A tropical cyclone (synonymous with hurricane) is an intense, low-level atmospheric warm-core vortex that originates over tropical oceans and is energetically driven principally by latent heat of evaporation from the ocean surface. Tropical cyclones are devastating natural disasters especially at the time of landfall. A tropical cyclone's sustained high winds, torrential rainfall and storm surge dramatically impact and alter coastal habitats, coastlines, man-made structures and cause loss of life. Over the decades, global research to forecast tropical cyclones through numerical simulation has grown. Now, spanning Global Circulation Models (GCM's), ensemble models such as ECMWF, NOGAPS, UKMET, GFDL and many others, has led to increased understanding of tropical cyclone behavior. However, many uncertainties exist particularly in terms of cyclogenesis, intensification potential and the prediction of both processes. One parameter of increasing interest for tropical cyclone intensification investigation is the ocean-atmosphere interface (OAI). At the state of current modeling techniques, the OAI is poorly understood and thus poorly represented in model simulations [10].
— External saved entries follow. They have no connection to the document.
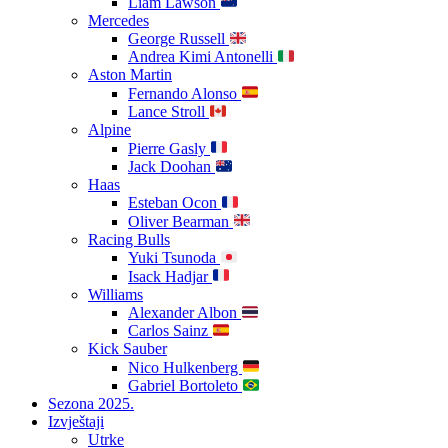
Liam Lawson
Mercedes
George Russell
Andrea Kimi Antonelli
Aston Martin
Fernando Alonso
Lance Stroll
Alpine
Pierre Gasly
Jack Doohan
Haas
Esteban Ocon
Oliver Bearman
Racing Bulls
Yuki Tsunoda
Isack Hadjar
Williams
Alexander Albon
Carlos Sainz
Kick Sauber
Nico Hulkenberg
Gabriel Bortoleto
Sezona 2025.
Izvještaji
Utrke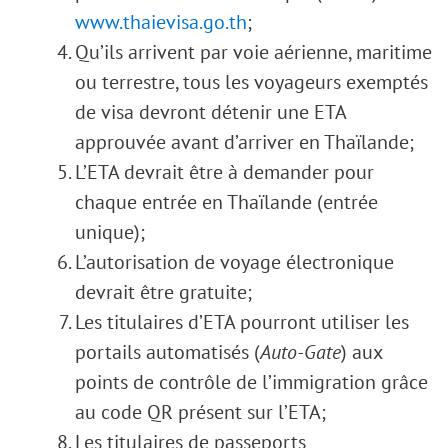
www.thaievisa.go.th
;
Qu’ils arrivent par voie aérienne, maritime
ou terrestre, tous les voyageurs exemptés
de visa devront détenir une ETA
approuvée avant d’arriver en Thaïlande;
L’ETA devrait être à demander pour
chaque entrée en Thaïlande (entrée
unique);
L’autorisation de voyage électronique
devrait être gratuite;
Les titulaires d’ETA pourront utiliser les
portails automatisés (
Auto-Gate
) aux
points de contrôle de l’immigration grâce
au code QR présent sur l’ETA;
Les titulaires de passeports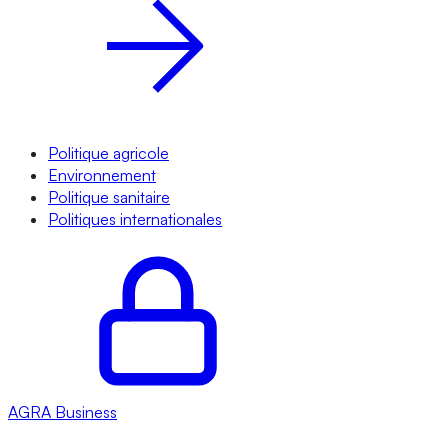
Politique agricole
Environnement
Politique sanitaire
Politiques internationales
AGRA
Business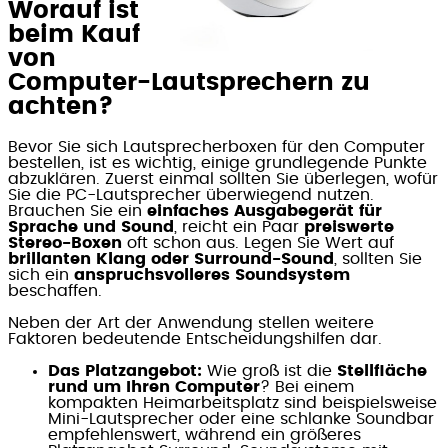
Worauf ist
beim Kauf
von
Computer-Lautsprechern zu
achten?
Bevor Sie sich Lautsprecherboxen für den Computer
bestellen, ist es wichtig, einige grundlegende Punkte
abzuklären. Zuerst einmal sollten Sie überlegen, wofür
Sie die PC-Lautsprecher überwiegend nutzen.
Brauchen Sie ein
einfaches Ausgabegerät für
Sprache und Sound
, reicht ein Paar
preiswerte
Stereo-Boxen
oft schon aus. Legen Sie Wert auf
brillanten Klang oder Surround-Sound
, sollten Sie
sich ein
anspruchsvolleres Soundsystem
beschaffen.
Neben der Art der Anwendung stellen weitere
Faktoren bedeutende Entscheidungshilfen dar.
Das Platzangebot:
Wie groß ist die
Stellfläche
rund um Ihren Computer
? Bei einem
kompakten Heimarbeitsplatz sind beispielsweise
Mini-Lautsprecher oder eine schlanke Soundbar
empfehlenswert, während ein größeres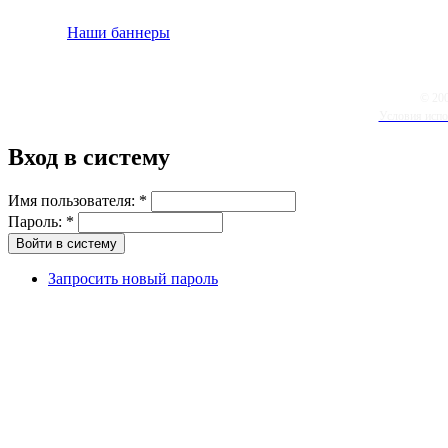
Наши баннеры
© 20
Условия испо
Вход в систему
Имя пользователя:
*
Пароль:
*
Запросить новый пароль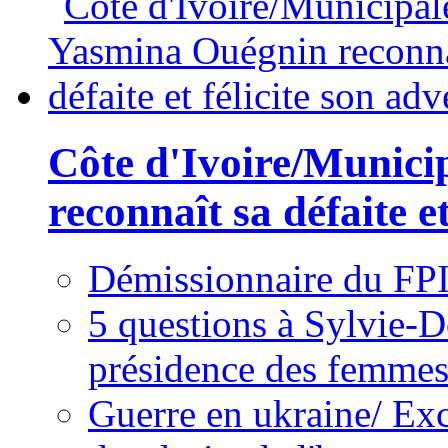
Côte d'Ivoire/Munici
reconnaît sa défaite et
Démissionnaire du FPI
5 questions à Sylvie-D
présidence des femme
Guerre en ukraine/ Exc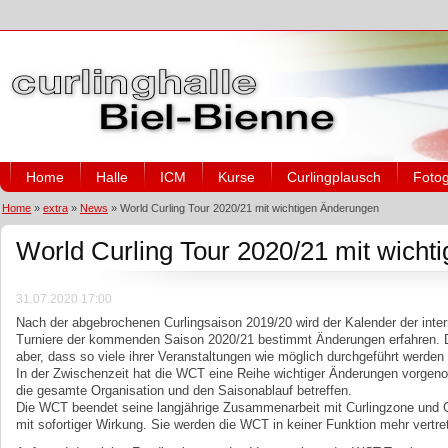
Home
Halle
ICM
Kurse
Curlingplausch
Fotog
Home
»
extra
»
News
»
World Curling Tour 2020/21 mit wichtigen Änderungen
World Curling Tour 2020/21 mit wich
31.07.2020 17:00
Nach der abgebrochenen Curlingsaison 2019/20 wird der Kalender der inter
Turniere der kommenden Saison 2020/21 bestimmt Änderungen erfahren. 
aber, dass so viele ihrer Veranstaltungen wie möglich durchgeführt werden
In der Zwischenzeit hat die WCT eine Reihe wichtiger Änderungen vorge
die gesamte Organisation und den Saisonablauf betreffen.
Die WCT beendet seine langjährige Zusammenarbeit mit Curlingzone und 
mit sofortiger Wirkung. Sie werden die WCT in keiner Funktion mehr vertre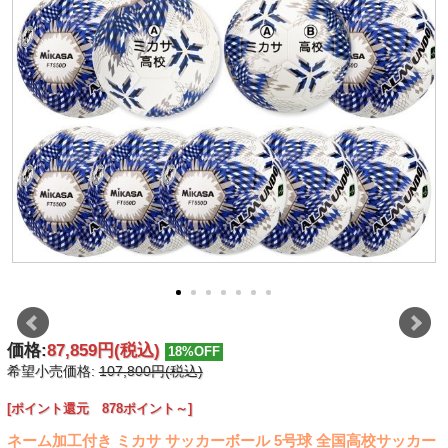
価格:
87,859円
(税込)
18%OFF
希望小売価格:
107,800円(税込)
[ポイント還元 878ポイント～]
ネーム加工付き ミカサ サッカーボール 5号球 全国高校サッカー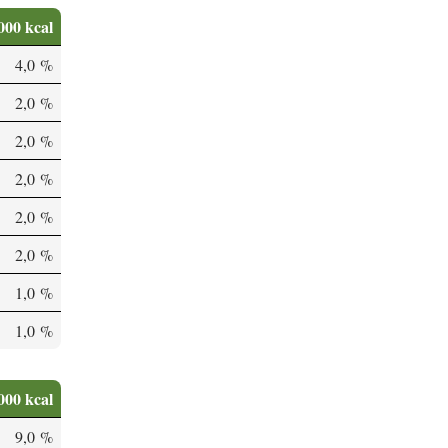
000 kcal
4,0 %
2,0 %
2,0 %
2,0 %
2,0 %
2,0 %
1,0 %
1,0 %
000 kcal
9,0 %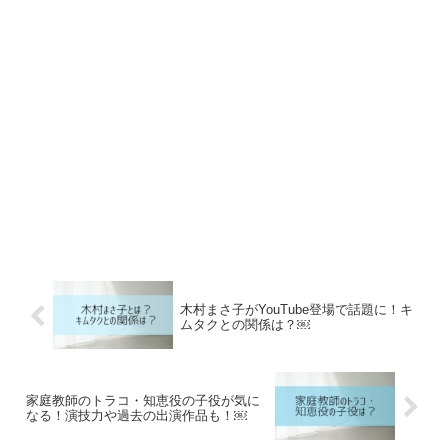
木村まさ子がYouTube登場で話題に！キ
ムタクとの関係は？￼
家庭教師のトラコ・知恵役の子役が気に
なる！演技力や過去の出演作品も！￼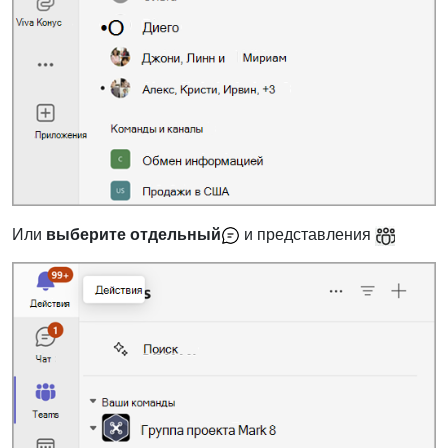
Или
выберите отдельный
и представления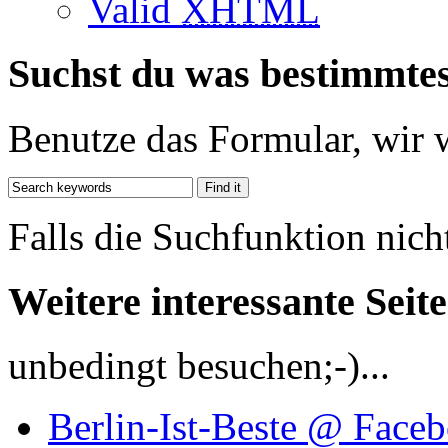
Valid
XHTML
Suchst du was bestimmte
Benutze das Formular, wir 
Falls die Suchfunktion nich
Weitere interessante Seit
unbedingt besuchen;-)...
Berlin-Ist-Beste @ Face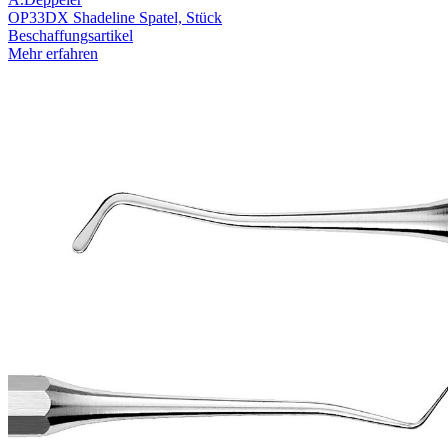
OP33DX Shadeline Spatel, Stück
Beschaffungsartikel
Mehr erfahren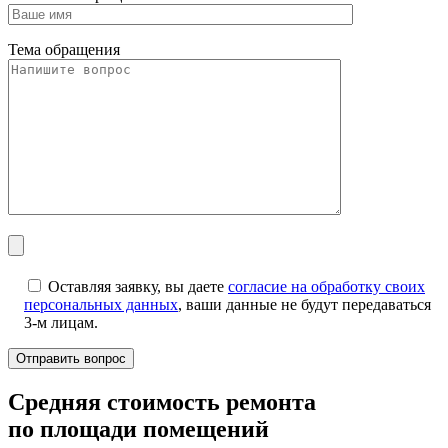
Тема обращения
Оставляя заявку, вы даете
согласие на обработку своих
персональных данных
, ваши данные не будут передаваться
3-м лицам.
Cредняя стоимость ремонта
по площади помещений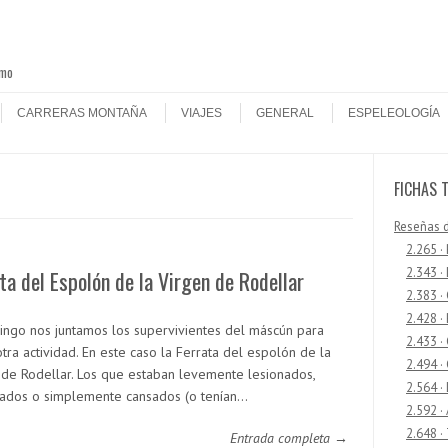
smo
CARRERAS MONTAÑA
VIAJES
GENERAL
ESPELEOLOGÍA
FICHAS 
Reseñas 
2.265 ·
2.343 ·
ta del Espolón de la Virgen de Rodellar
2.383 ·
2.428 ·
ingo nos juntamos los supervivientes del máscún para
2.433 
tra actividad. En este caso la Ferrata del espolón de la
2.494 ·
 de Rodellar. Los que estaban levemente lesionados,
2.564 ·
ados o simplemente cansados (o tenían…
2.592 ·
2.648 ·
Entrada completa →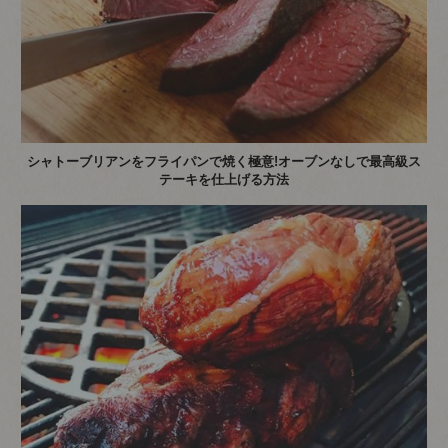
シャトーブリアンをフライパンで焼く極意!オーブンなしで最高級ス
テーキを仕上げる方法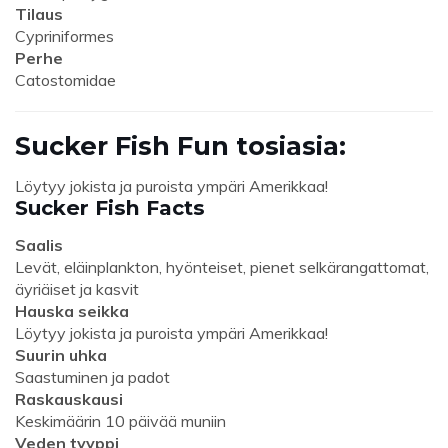
Tilaus
Cypriniformes
Perhe
Catostomidae
Sucker Fish Fun tosiasia:
Löytyy jokista ja puroista ympäri Amerikkaa!
Sucker Fish Facts
Saalis
Levät, eläinplankton, hyönteiset, pienet selkärangattomat,
äyriäiset ja kasvit
Hauska seikka
Löytyy jokista ja puroista ympäri Amerikkaa!
Suurin uhka
Saastuminen ja padot
Raskauskausi
Keskimäärin 10 päivää muniin
Veden tyyppi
Limitations exist for reliable metrics to capture the amount of latent energy per unit area (e.g., satellite data correction, insufficient buoy coverage etc.,) in addition to computing reliable approximations of energy conversion-transfer values during any given tropical cyclone. We choose a case study, tropical storm Lee in the domain of the Gulf of Mexico, to examine fundamental parameters associated with tropical cyclone energy processes and surface fluxes with respect to the OIA. The following descriptive background was used as foundational criteria in our investigation of tropical storm Lee.

Tropical cyclone development

Regions and conditions. Each year on average, eleven tropical storms (of which six become tropical cyclones) develop over the Atlantic Ocean, Caribbean Sea, or Gulf of Mexico. The tropical cyclone season is generally during June-November and the 2011 season recorded 19 named systems [1]. Tropical cyclones usually develop between 5[degrees] to 30[degrees] north and south of latitudes--a region characterized by warm ocean waters with sea surface temperatures (SST) exceeding 26[degrees] C, as well as sufficient Coriolis acceleration. Energy is transferred to the storm via evaporation, where water vapor condenses and releases enormous amounts of latent heat to drive intensification. A mature tropical cyclone is structured of individual convective cells comprising regions of rising and sinking air parcels associated with small scale cumulus convection [2]. This convective activity produces intense thunderstorms that organize into clearly defined spiral bands.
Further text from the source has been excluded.